A investigação, publicada a 5 de fevereiro na revista JAMA Neurology, "é uma das primeiras a aproveitar a patologia cerebral" de autópsias para investigar a ligação entre fatores de risco modificáveis e declínio cognitivo, escreveram os professores Yue Leng e Kristine Yaffe num editorial que acompanha a publicação.

Yaffe, que não esteve envolvida no estudo, é professora de psiquiatria, neurologia e epidemiologia no Weill Institute for Neurosciences da Universidade da Califórnia, em São Francisco. Leng, que também não esteve envolvida no estudo, é professora associada de psiquiatria na mesma instituição.

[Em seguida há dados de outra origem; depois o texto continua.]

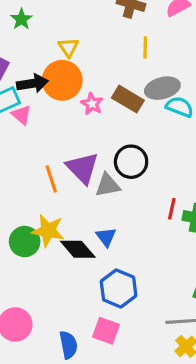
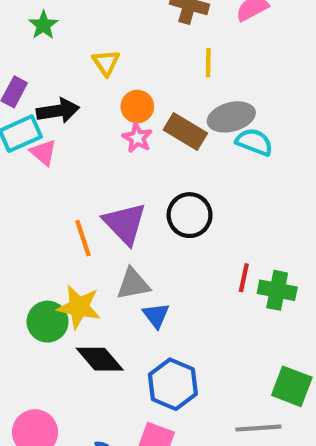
orange circle: (62, 80) -> (137, 107), moved, size x0.6
gray triangle: (108, 185) -> (133, 284), moved
black diamond: (78, 249) -> (100, 359), moved

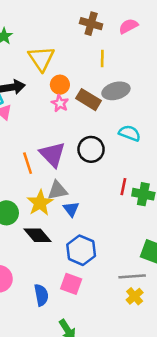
yellow triangle: (106, 63) -> (41, 59), size x1.6
cyan semicircle: (254, 142) -> (130, 133), moved
yellow star: (79, 307) -> (40, 203), moved, turned 30

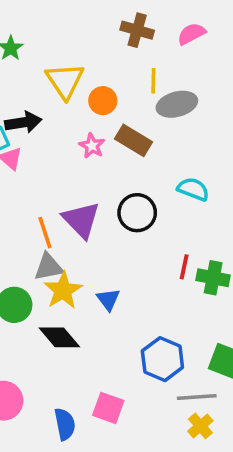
orange circle: (60, 85) -> (103, 101), moved
gray ellipse: (116, 91) -> (177, 104), moved
gray triangle: (57, 190) -> (49, 267), moved
blue hexagon: (81, 250) -> (162, 359), moved

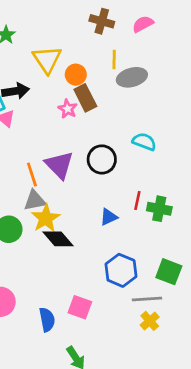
brown rectangle: (134, 140) -> (85, 98), moved, turned 32
blue triangle: (108, 299) -> (109, 217), moved, turned 42
black diamond: (59, 337) -> (58, 239), moved

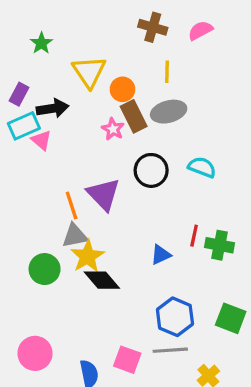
gray ellipse: (132, 77) -> (169, 112), moved
black circle: (102, 159) -> (151, 170), moved
gray line: (147, 299) -> (170, 350), moved

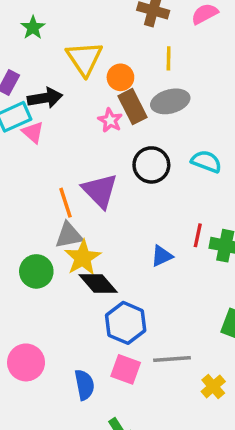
blue hexagon: (175, 317) -> (126, 323), moved

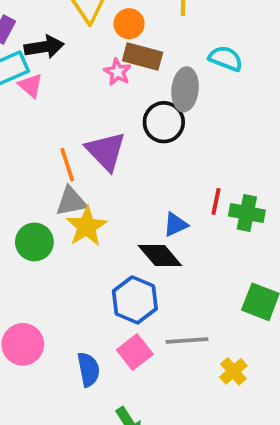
gray ellipse: (170, 101) -> (185, 89), moved, turned -69
brown rectangle: (132, 107) -> (143, 57), turned -48
cyan semicircle: (206, 161) -> (226, 58), moved
black diamond: (98, 283) -> (160, 255), moved
pink square: (126, 369) -> (135, 352), turned 32

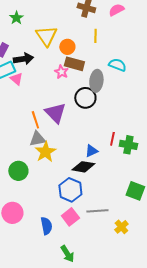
green circle: (34, 242) -> (18, 171), moved
black diamond: (160, 255) -> (83, 167), turned -40

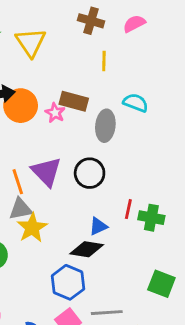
yellow triangle: (46, 36) -> (31, 42), moved
orange circle: (67, 47) -> (21, 106), moved, size x1.5
black circle: (85, 98) -> (90, 173), moved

Por cada aumento de 1 ponto na pontuação do estilo de vida saudável utilizado no estudo, houve menos 0,120 unidades de carga beta-amiloide no cérebro e uma pontuação mais elevada de 0,22 unidades padronizadas no desempenho cognitivo, que foi medido por um teste de cerca de 30 itens que examinaram a atenção, a memória, a linguagem e as capacidades visuo-espaciais.

Os benefícios cognitivos mantiveram-se independentemente da existência de qualquer um dos cinco tipos de doenças neurológicas. De facto, "uma pontuação mais elevada de estilo de vida saudável estava associada a uma melhor cognição, mesmo depois de se ter em conta o peso combinado das patologias cerebrais", segundo Yaffe e Leng.

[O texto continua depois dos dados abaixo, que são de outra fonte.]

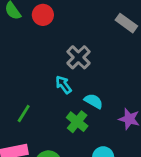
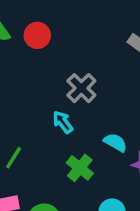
cyan semicircle: (94, 101) -> (115, 142), moved

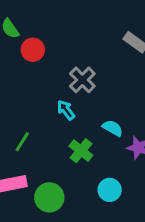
red circle: (37, 35) -> (33, 50), moved

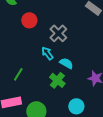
red circle: (33, 50) -> (29, 20), moved
cyan semicircle: (113, 128) -> (66, 63), moved

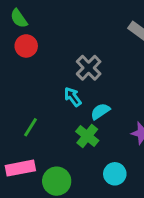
red circle: (29, 20) -> (26, 46), moved
cyan semicircle: (66, 63) -> (100, 111), turned -64

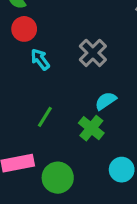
cyan arrow: (73, 97) -> (40, 59), moved
green line: (31, 127) -> (45, 117), moved

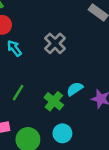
cyan semicircle: (106, 101) -> (75, 89), moved
cyan circle: (122, 170) -> (62, 133), moved

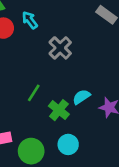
cyan arrow: (14, 48) -> (30, 20), moved
green line: (18, 93) -> (34, 93), moved

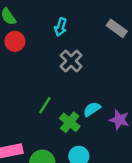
cyan arrow: (30, 20) -> (61, 27), moved, turned -126

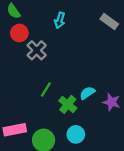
gray cross: (71, 61) -> (37, 50), moved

Mais de 88% da pontuação global de cognição de uma pessoa era uma "associação direta do estilo de vida", afirmaram, deixando um pouco menos de 12% afetados pela presença de beta-amiloide.

Como se trata de um estudo observacional, não é possível provar uma causa e um efeito directos, afirmam Yaffe e Leng. No entanto, o estudo é "um passo importante" na compreensão das formas como as pessoas podem modificar as suas vidas para reduzir o risco da doença de Alzheimer e de outros tipos de demência.